Blandito, aunque con humedades. De este modo describía Jonás el habitáculo donde había estado recluido durante los últimos siete días. Lo de la humedad era, por supuesto, el mayor problema; especialmente molesto a la hora de comer y durante los momentos de descanso, pues era difícil acostumbrarse al inconveniente de que una gigantesca bocanada de agua salada le empapara a uno hasta los huesos mientras degustaba la ración de sushi (así llamaba Jonás a las sardinas crudas) o justo en el instante de pillar el primer sueño.
Respecto a la iluminación, - o mejor dicho, a la falta de ella - Jonás la consideraba una molestia menor, ya que las dimensiones de aquella cueva carnosa - el interior de una ballena bíblica no excede en superficie los seis metros cuadrados - no cedían margen alguno a las posibilidades de extravío.
Otras incomodidades, como la dieta rutinaria - pescado y marisco crudos - o la absoluta privación de agua dulce, resultaban familiares al buen Jonás, asceta profesional, curtido en los más ásperos desiertos del Asia Menor.
A todas éstas, la ballena aceptaba con agrado al huésped, hasta el punto de que cuando éste acariciaba con gratitud las paredes carnosas, el cetáceo respondía con un bramido de complacencia; ambos en feliz simbiosis.
Jonás consumía el tiempo blandamente, ya fuera cantando alabanzas a Iahvé, dormitando o masticando con dificultad los frutos del mar.
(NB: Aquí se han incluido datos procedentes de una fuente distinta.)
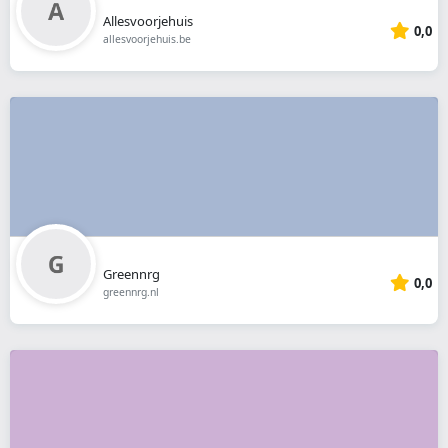
Allesvoorjehuis
0,0
allesvoorjehuis.be
Greennrg
0,0
greennrg.nl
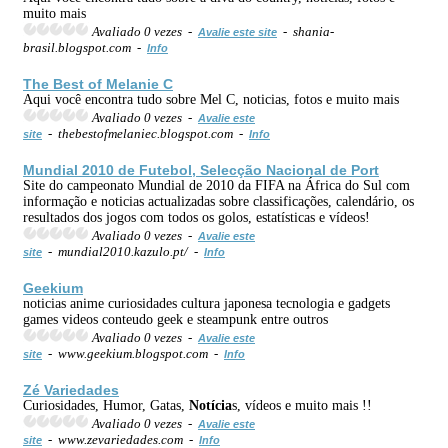
muito mais
Avaliado 0 vezes -
- shania-
Avalie este site
brasil.blogspot.com -
Info
The Best of Melanie C
Aqui você encontra tudo sobre Mel C, noticias, fotos e muito mais
Avaliado 0 vezes -
Avalie este
- thebestofmelaniec.blogspot.com -
site
Info
Mundial 2010 de Futebol, Selecção Nacional de Port
Site do campeonato Mundial de 2010 da FIFA na África do Sul com
informação e noticias actualizadas sobre classificações, calendário, os
resultados dos jogos com todos os golos, estatísticas e vídeos!
Avaliado 0 vezes -
Avalie este
- mundial2010.kazulo.pt/ -
site
Info
Geekium
noticias anime curiosidades cultura japonesa tecnologia e gadgets
games videos conteudo geek e steampunk entre outros
Avaliado 0 vezes -
Avalie este
- www.geekium.blogspot.com -
site
Info
Zé Variedades
Curiosidades, Humor, Gatas,
Notícia
s, vídeos e muito mais !!
Avaliado 0 vezes -
Avalie este
- www.zevariedades.com -
site
Info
A menudo, se entretenía confeccionando objetos pintorescos - artesano en tinieblas -con espinas o restos de molusco.
Hay que decir que la añoranza de tierra firme no turbaba el ánimo del profeta, aunque a veces echara de menos las caricias del sol.
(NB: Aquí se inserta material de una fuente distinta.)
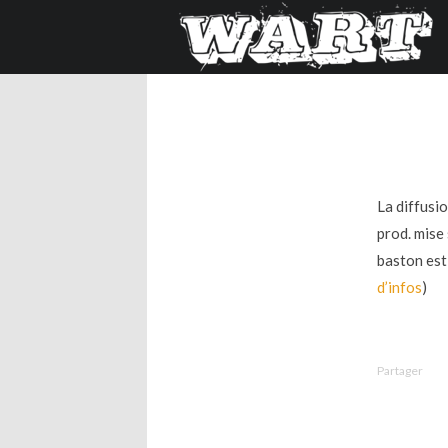
La diffusi
prod. mise
baston est 
d’infos
)
Partager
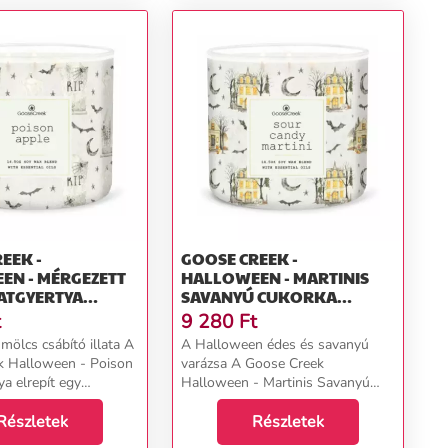
EEK -
GOOSE CREEK -
EN - MÉRGEZETT
HALLOWEEN - MARTINIS
SAVANYÚ CUKORKA
411 G
ILLATGYERTYA ÜVEGBEN
t
9 280
Ft
411 G
ümölcs csábító illata A
A Halloween édes és savanyú
k Halloween - Poison
varázsa A Goose Creek
a elrepít egy
Halloween - Martinis Savanyú
és varázslattal teli
cukorka gyertya egy színekkel és
, ahol egy harapás a
Részletek
meglepetésekkel teli halloweeni
Részletek
ól váratlan kalanddá
világba csábít. Az illatot az édes-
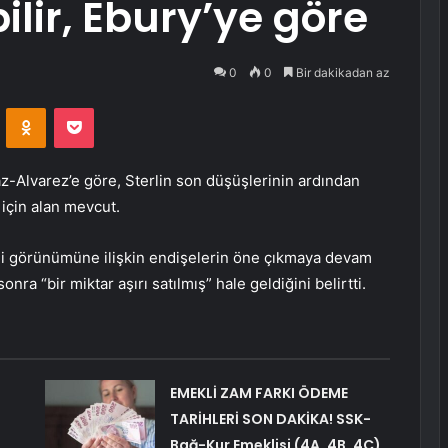
ilir, Ebury’ye göre
0
0
Bir dakikadan az
VKontakte
Odnoklassniki
Pocket
-Alvarez’e göre, Sterlin son düşüşlerinin ardından
 için alan mevcut.
mali görünümüne ilişkin endişelerin öne çıkmaya devam
ra “bir miktar aşırı satılmış” hale geldiğini belirtti.
EMEKLİ ZAM FARKI ÖDEME
TARİHLERİ SON DAKİKA! SSK-
Bağ-Kur Emeklisi (4A, 4B, 4C)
Una mañana, mientras intentaba dar forma de corazón a un percebe, la ballena abrió sus fauces y Jonás vio ante sí, a pocos metros, el contorno de la costa. Comprendió que aquella oportunidad tal vez no se repitiera en mucho tiempo y que debía decidir con celeridad: escapar o permanecer, las penurias de la vorágine mundanal o las estrecheces de la fláccida reclusión, las bondades del aire libre o la oscura calidez del monstruoso vientre, la renuncia a la amable reclusión o la renuncia a la vida secular con todas sus enriquecedoras vicisitudes.
Paralizado por la duda, Jonás oyó, de pronto, el bufido espectral de la ballena y supo, entonces, que no tenia elección.